Recap
"Gabi can we please talk?" troy asked me and I couldn't bare to see his face after what I saw and didn't think I would ever forgive him
"Go away Troy we are over" I saw Taylor looking t me like I was going crazy
"Gabi can we talk?" Taylor asked and I thought I knew what she wanted to talk about
"What's been happening with you and Troy?" I couldn't hold it in any more it had to be said
"Me and Troy were going out" and there I went
"What!?"
"But it was a big mistake and I will never do it again"
Chapter 7
Taylor's pov
"Gabi what are you talking about you couldn't have been going out with Troy, you hate each other" she did hate him didn't she? "You did hate him didn't you?"
"That the thing Taylor I did hate him and then he started making me feel different about him then he told me he had been feeling the same way and I thought we had something but then he cheated on me"
I couldn't take it any more she was going out with the enemy "I'm sorry I can't be your friend any more Gabi you lied to me and I don't like it when people lie to me"
Gabi's pov
"No Taylor please I'm sorry I should have never done it please don't do this"
With that my best friend walked away from me and it was all my fault now everyone hated my and I had no friends.
Home room
I was sitting there in homeroom listening to my Ipod, even when I wasn't allowed to, with everyone staring at me, some how that word had spread around the school but now I didn't care.
"Miss.
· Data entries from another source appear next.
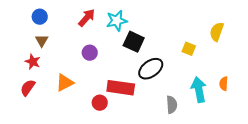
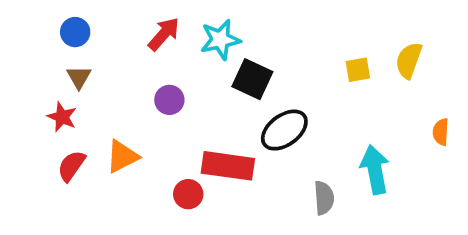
yellow square: (189, 49) -> (358, 70), moved, turned -32
orange semicircle: (224, 84) -> (441, 132), moved
red semicircle: (28, 88) -> (71, 166), moved

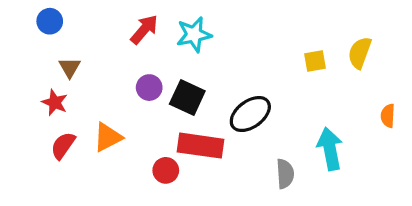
blue circle: (75, 32) -> (50, 21), moved
black square: (252, 79) -> (187, 97), moved

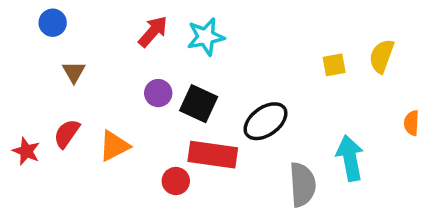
red star: (55, 102) -> (26, 151), moved
red semicircle: (63, 146) -> (67, 134), moved
gray semicircle: (285, 174) -> (302, 185), size x1.4

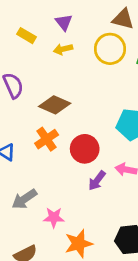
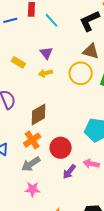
brown diamond: (55, 105) -> (39, 115), turned -55
gray arrow: (24, 199) -> (31, 164), moved
pink star: (54, 218) -> (32, 189), moved

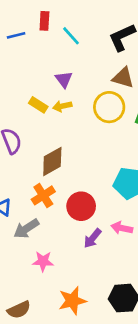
yellow rectangle: (18, 62) -> (38, 105), moved
gray arrow: (31, 164) -> (26, 229), moved

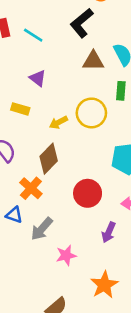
yellow arrow: (62, 106) -> (58, 122), moved
yellow circle: (109, 107) -> (91, 113), moved
orange cross: (43, 195) -> (31, 188), moved
purple arrow: (92, 238) -> (109, 232), moved

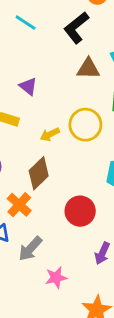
cyan line: (33, 35) -> (26, 23), moved

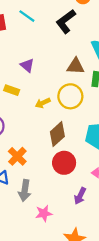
brown triangle: (88, 69) -> (76, 66), moved
brown diamond: (39, 173) -> (57, 134), moved
gray arrow: (30, 249) -> (25, 190), turned -36

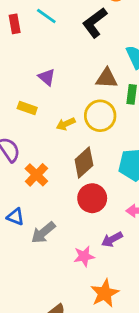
orange cross: (17, 156) -> (36, 175), moved
gray arrow: (25, 190) -> (43, 233), turned 42
purple arrow: (80, 196) -> (112, 239), turned 35
pink star: (44, 213) -> (84, 256), moved

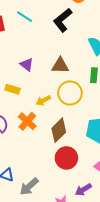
brown triangle: (107, 78) -> (60, 66), moved
orange cross: (36, 175) -> (27, 121), moved

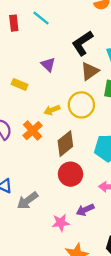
black L-shape: (63, 20) -> (82, 43), moved
purple triangle: (27, 65) -> (48, 65), moved
brown triangle: (60, 66) -> (90, 71), moved, turned -42
yellow rectangle: (13, 89) -> (20, 84), moved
Montez, please pass the Ipod to the front of the class you know you're not allowed them in class"
"No I'm fine with it here in my ears" I said this wasn't like me and with everything that has been happening to me lately I didn't give a shit.
"Excuse me, I said give me the Ipod, now Miss Montez"
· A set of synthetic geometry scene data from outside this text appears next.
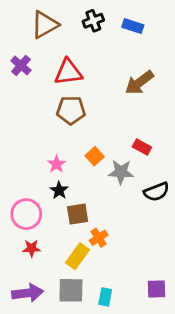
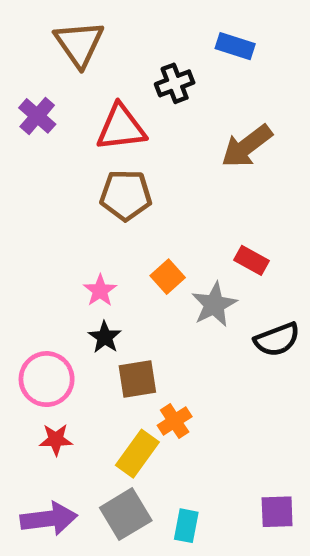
black cross: (93, 21) -> (175, 83), moved
brown triangle: (45, 25) -> (79, 44), turned -36
gray star: (121, 172) -> (214, 305), turned -30
gray square: (71, 290) -> (126, 514), turned -32

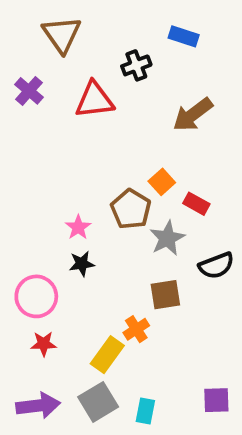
brown pentagon: (126, 195) -> (131, 209), moved, turned 30
orange square: (168, 277) -> (162, 182), moved
black star: (105, 337) -> (82, 264), turned 30
brown square: (137, 379) -> (165, 295), moved

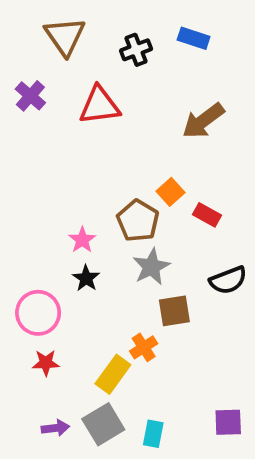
black cross: (136, 65) -> (136, 50), moved
gray star: (167, 238) -> (151, 267), moved
black star: (82, 264) -> (86, 278), turned -30
purple arrow: (38, 406) -> (55, 428), moved, size x0.6

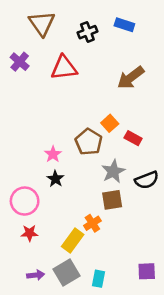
gray star: (151, 267) -> (113, 171), moved

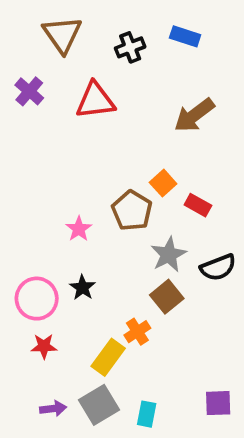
black star: (55, 179) -> (82, 288), moved
brown square: (112, 200) -> (167, 297), turned -30

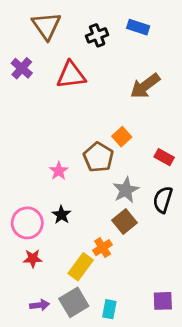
red rectangle: (198, 205) -> (164, 157), moved
black semicircle: (218, 267) -> (163, 200), turned 128

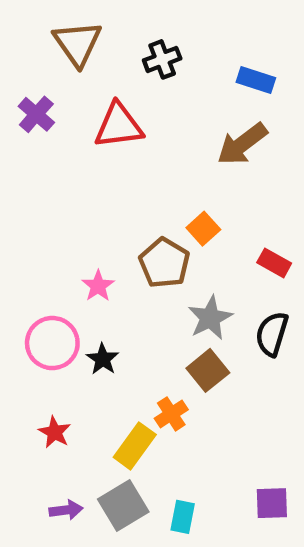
blue rectangle: (138, 27) -> (256, 80), moved
pink circle: (27, 223) -> (52, 343), moved
red star: (33, 259) -> (55, 432), turned 30

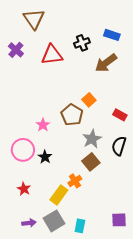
black cross: (162, 59) -> (82, 43), moved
"And I said no, now leave me that fuck alone" I said with my voice rising and I think it was scaring people
"That's it Miss Montez you will be going to the principles office now"
"And what if I don't want to, what are you going to do now"
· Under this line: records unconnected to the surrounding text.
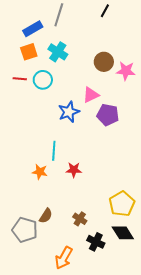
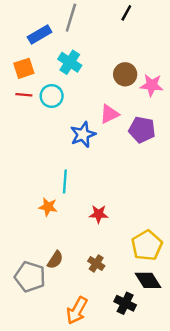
orange square: (29, 52) -> (24, 68), moved
purple pentagon: (108, 115) -> (142, 130), moved
red star: (74, 170) -> (99, 214), moved
black cross: (96, 242) -> (125, 303), moved

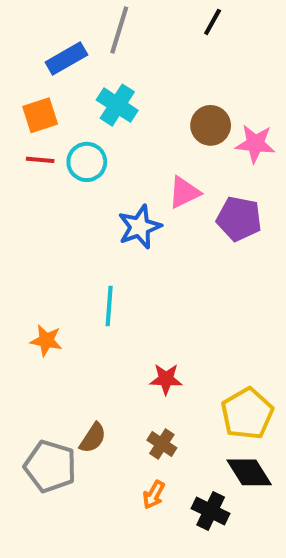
orange star: (48, 207) -> (46, 341), moved
red star: (99, 214) -> (166, 379), moved
orange arrow: (77, 310) -> (154, 495), moved, size x0.6

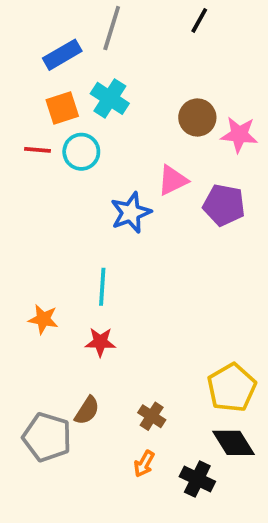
orange square: (40, 115) -> (62, 108), moved
red star: (166, 379) -> (100, 342), moved

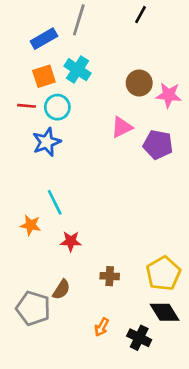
blue star: (131, 213) -> (47, 142), moved
cyan line: (102, 287) -> (55, 202), moved, turned -30
brown cross: (152, 416) -> (110, 276), moved, turned -30

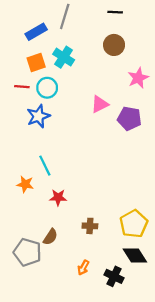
black line: (141, 15) -> (115, 12), turned 64
brown circle: (139, 83) -> (114, 45), moved
pink star: (169, 95) -> (138, 78), turned -30

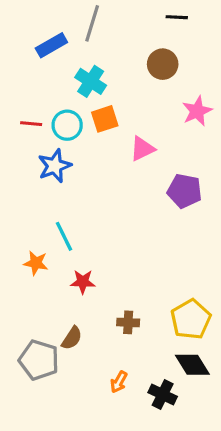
black line: (115, 12) -> (177, 17), moved
orange square: (36, 63) -> (105, 119), moved
purple pentagon: (129, 118) -> (185, 191), moved

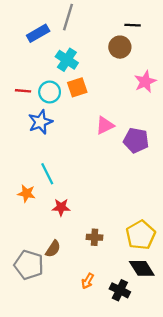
black line: (177, 17) -> (133, 25), moved
pink triangle: (142, 149) -> (105, 125), moved

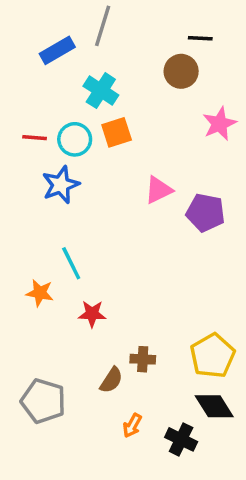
brown semicircle: (53, 249) -> (111, 380), moved

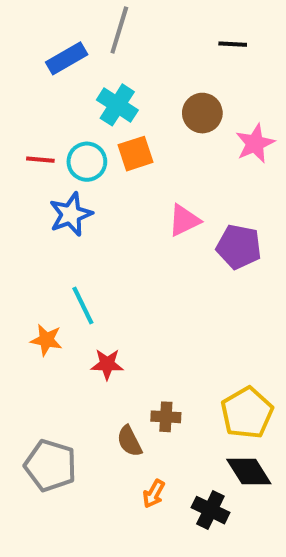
brown circle: (181, 71) -> (202, 113), moved
brown semicircle: (111, 380) -> (129, 441), turned 120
"To the principles office now"
"Actually I'm going to go home, cya"
That was something that I had never done in my life I felt so much more relaxed "I should do that more often" I thought to myself. I got inside my house to see my mum home I walked in not looking at her and hoping she wouldn't see me
"What are you doing home so early"
"I left"
"You what?"
"I left now leave me alone and don't come in my room I don't want to see anyone.